* [WORK ORDER] Locate every line in the records below that holds the word "nichts" and return each one.

* [AVAILABLE RECORDS]
──────────────────────────────
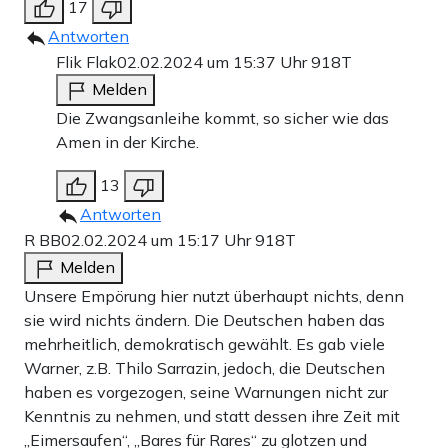
17
Antworten
Flik Flak
02.02.2024 um 15:37 Uhr
918T
Melden
Die Zwangsanleihe kommt, so sicher wie das
Amen in der Kirche.
13
Antworten
R BB
02.02.2024 um 15:17 Uhr
918T
Melden
Unsere Empörung hier nutzt überhaupt nichts, denn
sie wird nichts ändern. Die Deutschen haben das
mehrheitlich, demokratisch gewählt. Es gab viele
Warner, z.B. Thilo Sarrazin, jedoch, die Deutschen
haben es vorgezogen, seine Warnungen nicht zur
Kenntnis zu nehmen, und statt dessen ihre Zeit mit
„Eimersaufen“, „Bares für Rares“ zu glotzen und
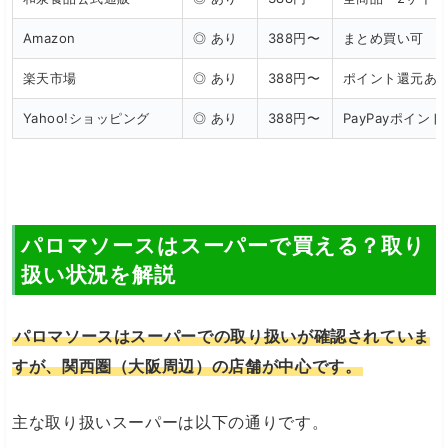
Amazon
◎ あり
388円〜
まとめ買い可
楽天市場
◎ あり
388円〜
ポイント還元あ
Yahoo!ショッピング
◎ あり
388円〜
PayPayポイン
パロマソースはスーパーで買える？取り
扱い状況を解説
パロマソースはスーパーでの取り扱いが確認されていま
すが、関西圏（大阪周辺）の店舗が中心です。
主な取り扱いスーパーは以下の通りです。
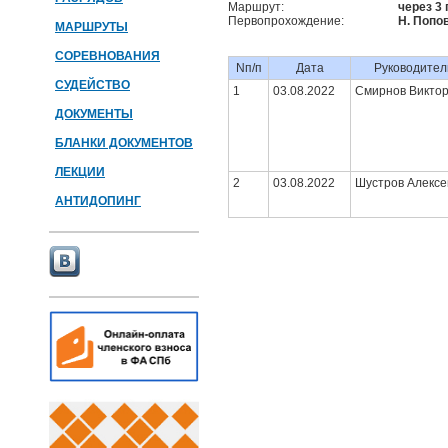
Маршрут:
через 3 
Первопрохождение:
Н. Попов
МАРШРУТЫ
СОРЕВНОВАНИЯ
Nп/п
Дата
Руководител
СУДЕЙСТВО
1
03.08.2022
Смирнов Викто
ДОКУМЕНТЫ
БЛАНКИ ДОКУМЕНТОВ
ЛЕКЦИИ
2
03.08.2022
Шустров Алексе
АНТИДОПИНГ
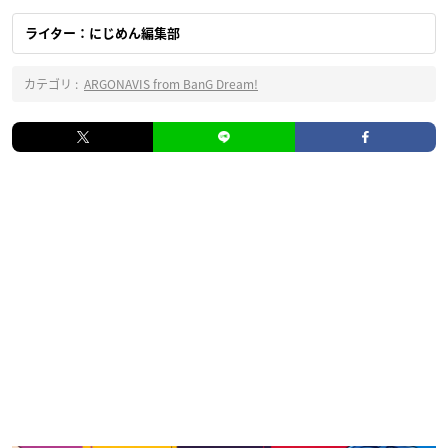
ライター：にじめん編集部
カテゴリ :
ARGONAVIS from BanG Dream!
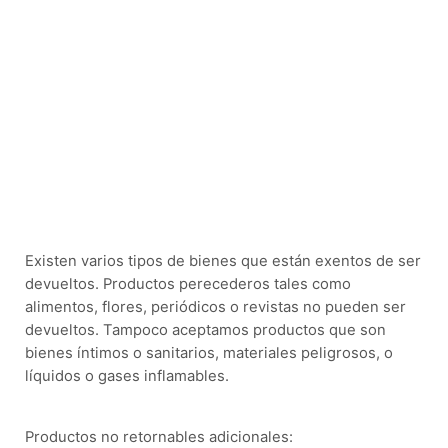
Existen varios tipos de bienes que están exentos de ser
devueltos. Productos perecederos tales como
alimentos, flores, periódicos o revistas no pueden ser
devueltos. Tampoco aceptamos productos que son
bienes íntimos o sanitarios, materiales peligrosos, o
líquidos o gases inflamables.
Productos no retornables adicionales:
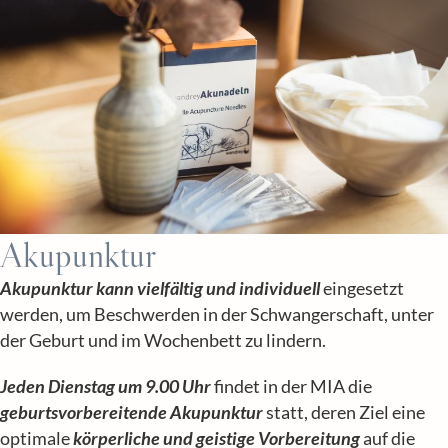
Akupunktur
Akupunktur kann vielfältig und individuell
eingesetzt
werden, um Beschwerden in der Schwangerschaft, unter
der Geburt und im Wochenbett zu lindern.
Jeden Dienstag um 9.00 Uhr
findet in der MIA die
geburtsvorbereitende Akupunktur
statt, deren Ziel eine
optimale
körperliche und geistige Vorbereitung
auf die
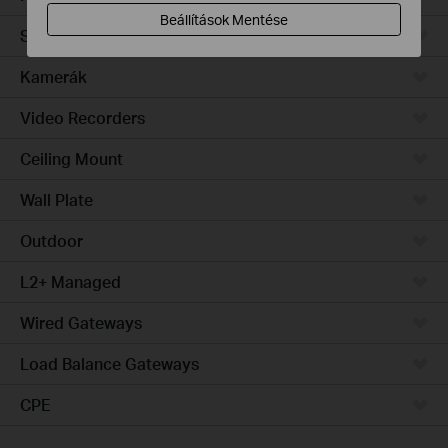
Beállítások Mentése
Software
Kamerák
Video Recorders
Ceiling Mount
Wall Plate
Outdoor
L2+ Managed
Wired Gateways
Load Balance Gateways
CPE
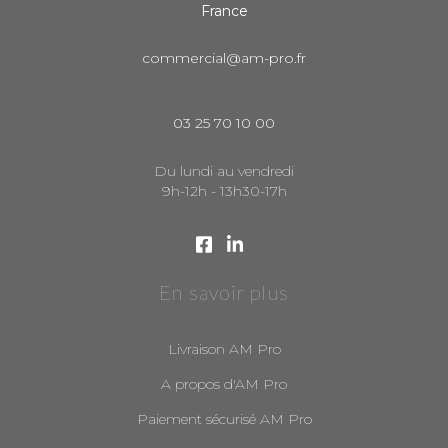
France
commercial@am-pro.fr
03 25 70 10 00
Du lundi au vendredi
9h-12h - 13h30-17h
En savoir plus
Livraison AM Pro
A propos d'AM Pro
Paiement sécurisé AM Pro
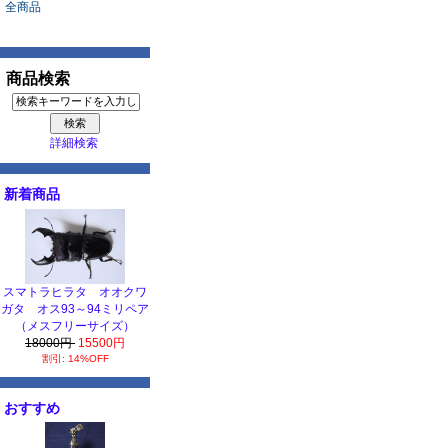
全商品
商品検索
詳細検索
新着商品
スマトラヒラタ オオクワ
ガタ オス93～94ミリペア
（メスフリーサイズ）
18000円
15500円
割引: 14%OFF
おすすめ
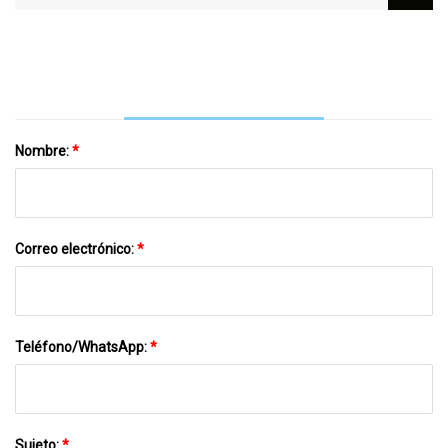
Grecia Es Traicionado Por Su Pasión Por
Los Campeones De Fútbol De Su Ciudad
Natal, Nápoles
Nombre:
*
Correo electrónico:
*
Teléfono/WhatsApp:
*
Sujeto:
*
──────────────────────────────
* [ANSWER SPACE]
Unsere Empörung hier nutzt überhaupt nichts, denn
sie wird nichts ändern. Die Deutschen haben das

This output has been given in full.